Why IP phones could be life savers during emergencies for healthcare providers

When it comes to installing fire alarm systems and sending out a warning for people to evacuate a building, smoke detectors are the devices that we most often consider.

Their high-pitched alert can be heard clearly by both staff and patients – and separate alarm zones can be set up within buildings, based on criteria such as whether patients are located in that department or what level of fire risk has been allocated.

However, while the sound of certain alarm tones is sufficient under normal conditions, silent alarms are also prescribed in some nursing and geriatric homes to avoid unnecessary panic and signal the need for evacuation.

IP phones can assist staff

Modern cordless handsets, for example, are being used in certain healthcare facilities as a means of transmitting a silent alarm to staff. However, their roll-out is not yet widespread.

In many cases, when installing communications equipment in nursing homes, a paging system is used that operates independently from the telecommunications infrastructure. Although this solution simplifies the roll-out of the alarm system with its location-based alerts, it also creates additional costs for the customer and forces nursing staff to carry several devices at once.

There are communications solutions that healthcare providers can look to, to streamline their communications and better integrate cordless handsets into their fire alarm system.

Examples to draw on from Dutch healthcare

Voice Solutions is an IT partner and system integrator in the telephony sector and recently became the first provider to certify the use of Snom’s IP DECT phones for evacuation and fire alarm systems in accordance with Dutch law.
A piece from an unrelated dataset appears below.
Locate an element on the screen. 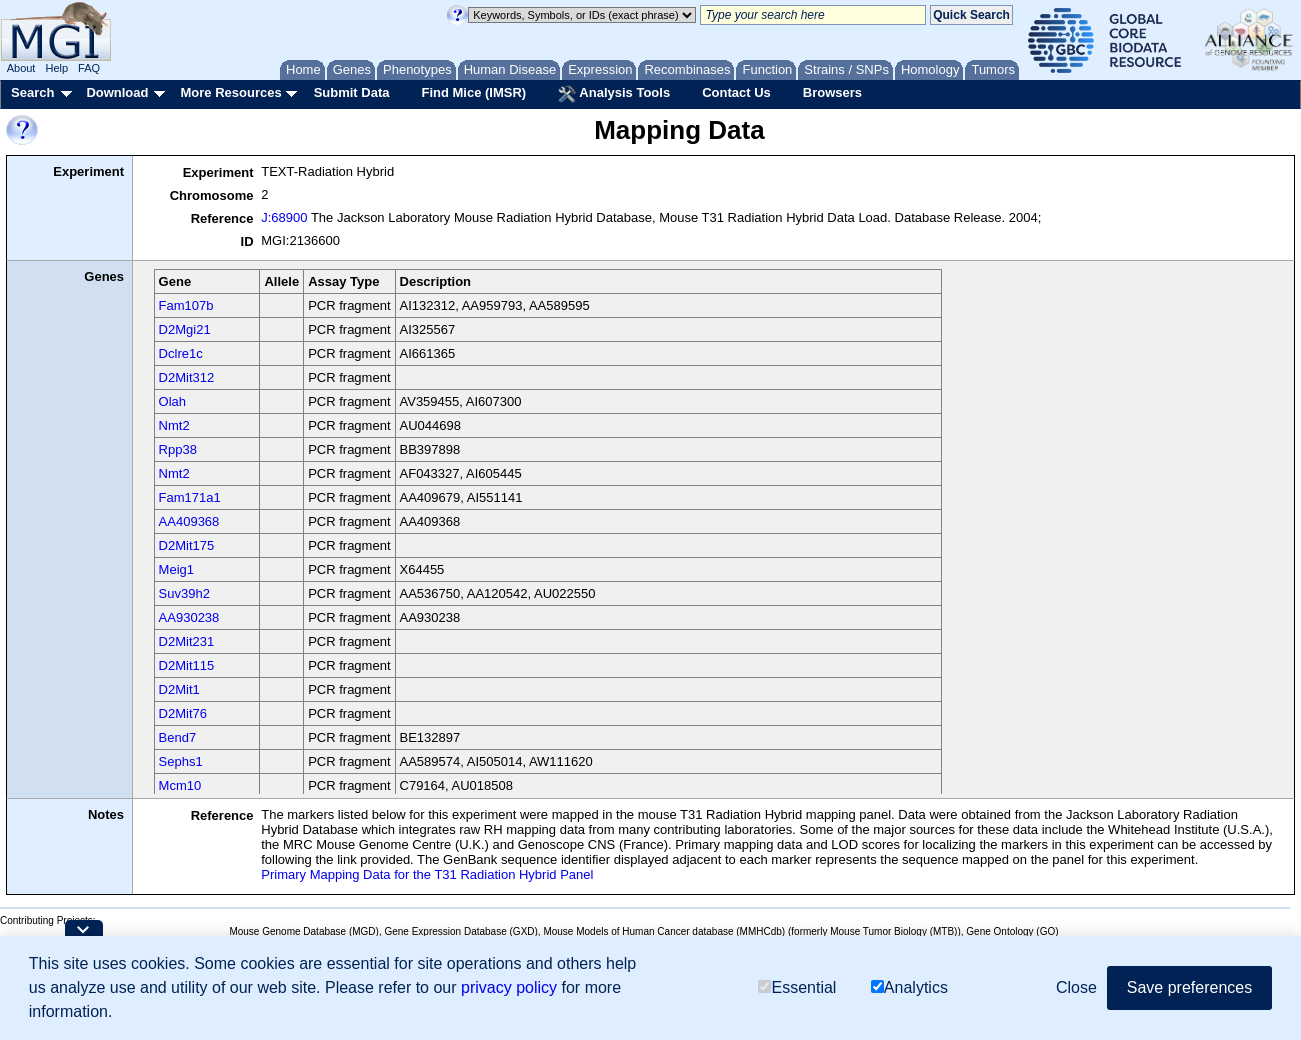 This screenshot has width=1301, height=1040. Help is located at coordinates (56, 68).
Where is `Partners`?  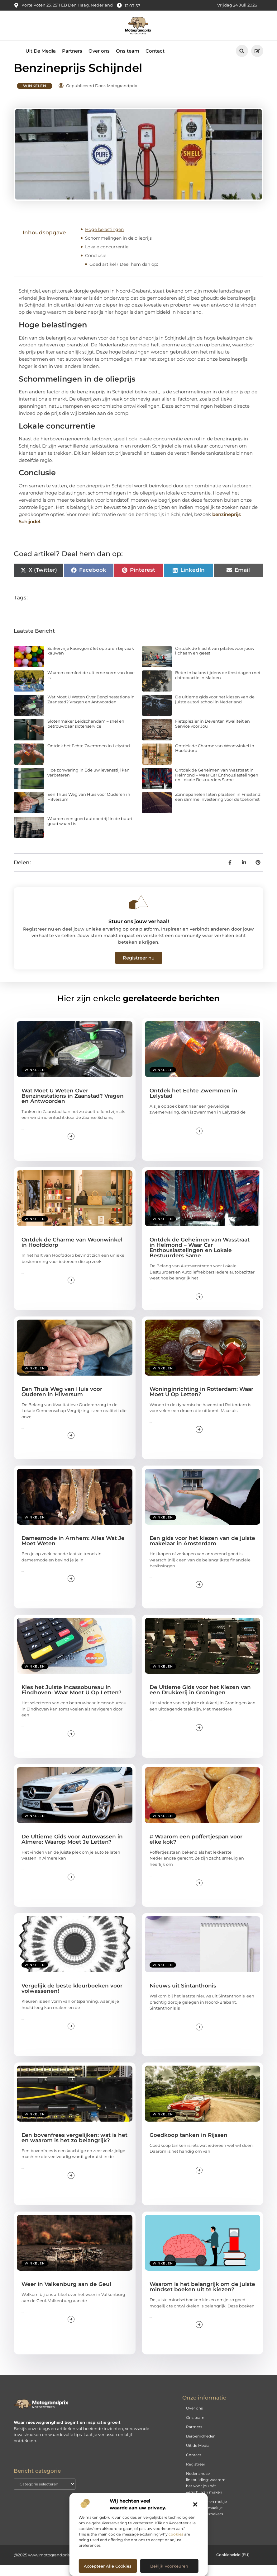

Voice Solutions created a solution that would enable the use of cordless IP DECT handsets, both as a phone for nursing staff and as a terminal device for an evacuation system in compliance with the strict NEN2575-4 standard. DECT telephones were chosen since messaging via this technology is much more secure and stable than with smartphones.

As part of their integration, the phones needed to be able to receive messages from the nurse call system. They also required buttons to accept and reject a call, feature a call-back option and have a panic button. During the pilot phase, it was established that IP DECT terminals and base stations were the best option for this approach.

Following internal testing, the combination of the alarm system and DECT phones were found to go above and beyond the basic safety requirements. A company appointed by the Dutch government then put the overall solution to the test – and ultimately resulted in it being certified by law. The certified solution has been successfully installed at a Dutch hospital, Valuas Zorggroep – with plans to use the entire system in a further four new locations over the next year.

It’s easy to see how similar solutions could be replicated here in the UK. This would help healthcare providers to rest easy knowing that their staff have been prompted through multiple alerts when an evacuation is required.